O comandante David Scott tornou-se oficialmente o primeiro motorista da Lua ao conduzir o Lunar Roving Vehicle durante a missão Apollo 15, realizada em 1971. Conhecido popularmente como o "jipe espacial", o veículo foi um marco da engenharia fruto de uma parceria estratégica entre a Boeing e a General Motors. Diferente dos carros que rodam nas estradas terrestres, este modelo foi projetado especificamente para operar no vácuo e sob a influência da baixa gravidade lunar.
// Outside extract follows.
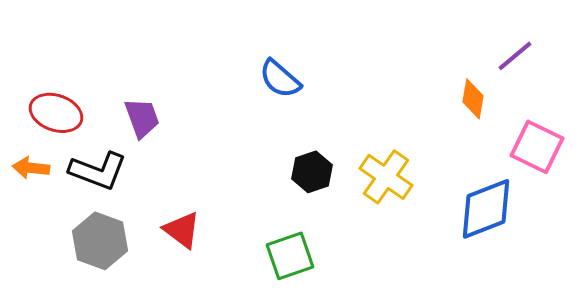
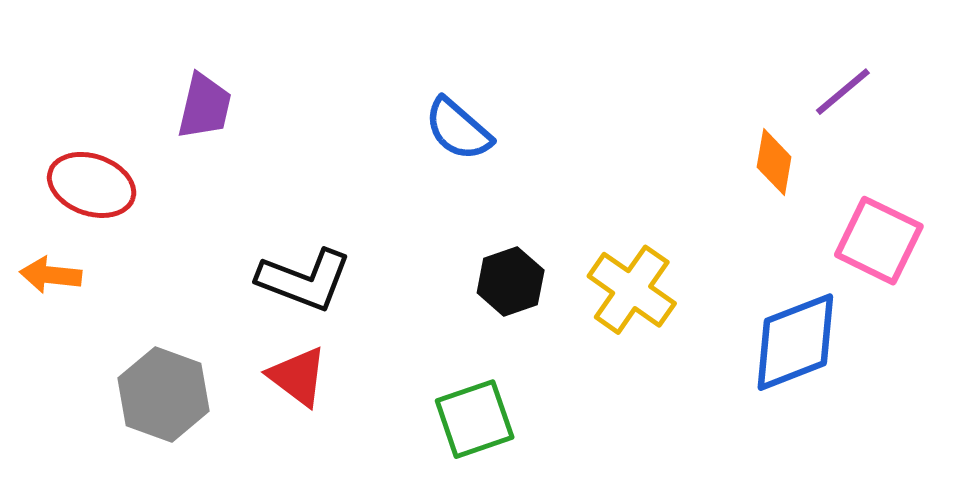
purple trapezoid: (142, 118) -> (204, 106), moved, turned 33
black L-shape: (98, 171) -> (304, 280), moved

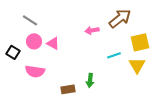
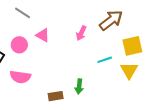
gray line: (30, 20) -> (23, 13), moved
pink arrow: (92, 30) -> (81, 33), turned -56
pink triangle: (53, 43) -> (43, 35), moved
Segundo informações publicadas pelo Jornal do Carro do Estadão, o jipe percorreu cerca de 27 km ao lado do astronauta James Irwin, permitindo uma exploração científica sem precedentes em solo lunar.
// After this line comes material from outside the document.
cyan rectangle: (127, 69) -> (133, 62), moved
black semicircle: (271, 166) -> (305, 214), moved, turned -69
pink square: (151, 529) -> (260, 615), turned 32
Construído inteiramente em alumínio para reduzir o peso, o primeiro carro lunar pesava aproximadamente 210 kg na Terra, mas sua estrutura era dobrável para caber no módulo espacial. O sistema de propulsão era composto por quatro motores elétricos independentes, um em cada roda, alimentados por baterias de 36 volts não recarregáveis. Essa configuração garantia uma autonomia de até 78 horas ou cerca de 90 km de alcance total. As rodas chamavam atenção por serem formadas por uma malha metálica de fios de aço com titânio, garantindo a resistência necessária para enfrentar o terreno irregular e abrasivo do satélite natural.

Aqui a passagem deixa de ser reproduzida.